Results

A 4-page PDF document is available as a summary report of the project.

Context

Asymmetric (or public key) cryptography is used for key exchange/agreement (for sharing a common secret key in symmetric cryptosystems), in authentication primitives (of messages, devices, users) and specific cyphering schemes. Asymmetric cryptography was performed using RSA over a long period. But due to works in cryptanalysis and efficient parallel implementations, the size of RSA parameters must increase of lot. For instance, today at least 2048 bits keys, modulus and internal operands are recommended for RSA.

Elliptic curve based cryptography (ECC) was adopted during the last two decades as an efficient alternative to RSA. For instance, ECC requires computations over 256 bits values to acheive a similar security level than RSA with 2048 bits. More recenlty, hyper-elliptic curve cryptography (HECC) was proposed as a more advanced solution compared to ECC with more efficient computations for the same security level.

Reducing the cost of asymmetric cryptography is a challenge for hardware implementation of embedded systems where silicon area is limited. Hyper-elliptic curve cryptography (HECC) is considered to be an interesting solution compared to elliptic curve cryptography (ECC) and RSA. HECC requires smaller finite fields than ECC at similar security level. Recent HECC solutions based on Kummer surfaces demonstrate promising improvements for embedded software implementations (30 to 70 % clock cycles count reduction compared to the best similar curve based solutions at equivalent security level).

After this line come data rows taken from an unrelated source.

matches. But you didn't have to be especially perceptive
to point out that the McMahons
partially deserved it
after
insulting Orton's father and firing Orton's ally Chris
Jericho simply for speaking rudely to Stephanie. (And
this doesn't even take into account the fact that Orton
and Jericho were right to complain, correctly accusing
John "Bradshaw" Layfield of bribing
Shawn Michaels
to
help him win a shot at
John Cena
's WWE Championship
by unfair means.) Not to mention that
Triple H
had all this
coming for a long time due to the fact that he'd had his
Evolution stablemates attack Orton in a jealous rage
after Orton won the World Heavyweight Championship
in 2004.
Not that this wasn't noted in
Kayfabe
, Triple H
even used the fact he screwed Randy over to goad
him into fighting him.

In HAH project, we study and propose hardware architectures for recent HECC solutions and their FPGA implementations. We study and evaluate the impact of various architecture parameters on the cost and performances: type, size and number of units (arithmetic, memory, internal communications); architecture topology; and exploitation of internal parallelism and security against side channel attacks. We also provide open source code for our hardware (some arithmetic units and accelerator) and software tools (for hardware units generation).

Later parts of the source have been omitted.